*** Begin section ***

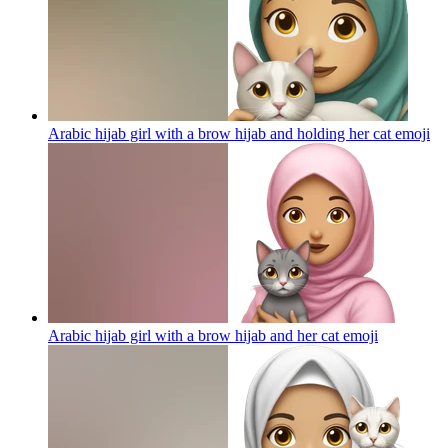
Arabic hijab girl with a brow hijab and holding her cat
emoji
Arabic hijab girl with a brow hijab and her cat
emoji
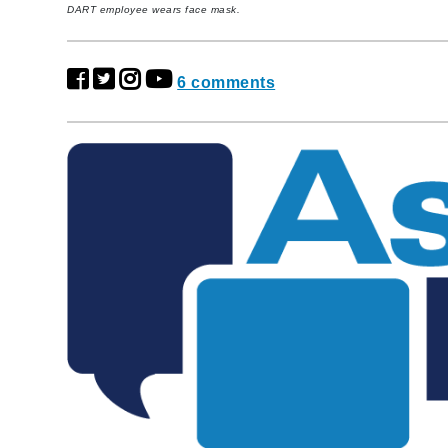
DART employee wears face mask.
6 comments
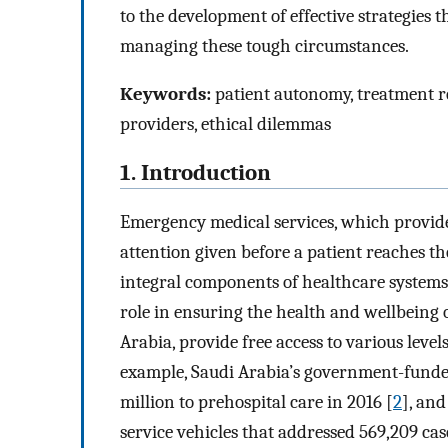
to the development of effective strategies 
managing these tough circumstances.
Keywords:
patient autonomy, treatment re
providers, ethical dilemmas
1. Introduction
Emergency medical services, which provide
attention given before a patient reaches 
integral components of healthcare systems
role in ensuring the health and wellbeing o
Arabia, provide free access to various levels
example, Saudi Arabia’s government-funde
million to prehospital care in 2016 [
2
], an
service vehicles that addressed 569,209 cas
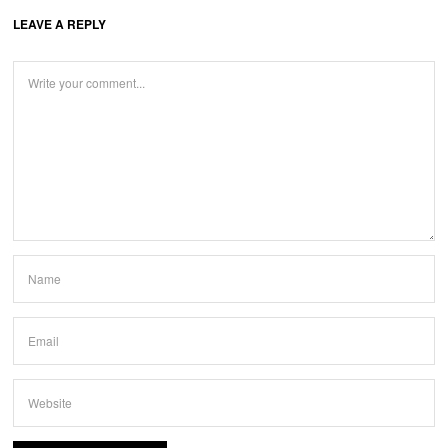
LEAVE A REPLY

*** End section ***

- **What to do**:
Your output should be the lines from the one with "patient autonomy, treatment re" through the end of the listing, copied exactly and with the pictures left out.

- **Written reply**:
patient autonomy, treatment re
providers, ethical dilemmas
1. Introduction
Emergency medical services, which provide
attention given before a patient reaches 
integral components of healthcare systems
role in ensuring the health and wellbeing o
Arabia, provide free access to various levels
example, Saudi Arabia’s government-funde
million to prehospital care in 2016 [
2
], an
service vehicles that addressed 569,209 cas
LEAVE A REPLY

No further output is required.